Uno scatto sottratto all’inverno che ci ha spaventato
Non capitava da molti anni di stufarsi del gelo e della neve dell’inverno. Alle spalle un dicembre caldissimo, californiano, fors’anche portoghese, meridionale. E poi le notizie: è in arrivo un vento siberiano, temperature polari. Nonostante l’attesa iniziasse a concretizzarsi nei giorni di intensa nevicata, soltanto a tormenta spenta il termometro è colato a piccolo, superando i – 20 °, anche i – 25 nelle valli del cuneese. Adirittura – 31 sul Monte Rosa. Brrrrrrrrrrrr…

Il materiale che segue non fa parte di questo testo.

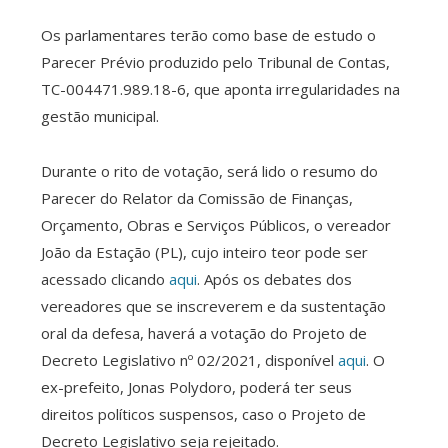
Os parlamentares terão como base de estudo o
Parecer Prévio produzido pelo Tribunal de Contas,
TC-004471.989.18-6, que aponta irregularidades na
gestão municipal.
Durante o rito de votação, será lido o resumo do
Parecer do Relator da Comissão de Finanças,
Orçamento, Obras e Serviços Públicos, o vereador
João da Estação (PL), cujo inteiro teor pode ser
acessado clicando
aqui
. Após os debates dos
vereadores que se inscreverem e da sustentação
oral da defesa, haverá a votação do Projeto de
Decreto Legislativo nº 02/2021, disponível
aqui
. O
ex-prefeito, Jonas Polydoro, poderá ter seus
direitos políticos suspensos, caso o Projeto de
Decreto Legislativo seja rejeitado.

Con Manuele Cecconello ci siamo gettati al Bric Bourcina per girare il nostro piccolo documentario, immersi e protetti dalle fronde delle cinque sequoie più antiche d’Italia. Poi siamo corsi a casa di Andrea, un amico che abita a Pettinengo e lavora a Pace Futuro, l’associazione che da anni anima e custodisce il parco botanico di Villa Piazzo. Una visita alla villa e ci siamo imbattuti in un paesaggio lunare. Prima di rigettarci nel tepore delle sale interne sono riuscito a sottrarre questo scatto, solitario, che ritrae il grande cedro del Libano, uno dei monumenti della natura non ancora riconosciuti della regione, che domina la cima del colle a fianco della villa.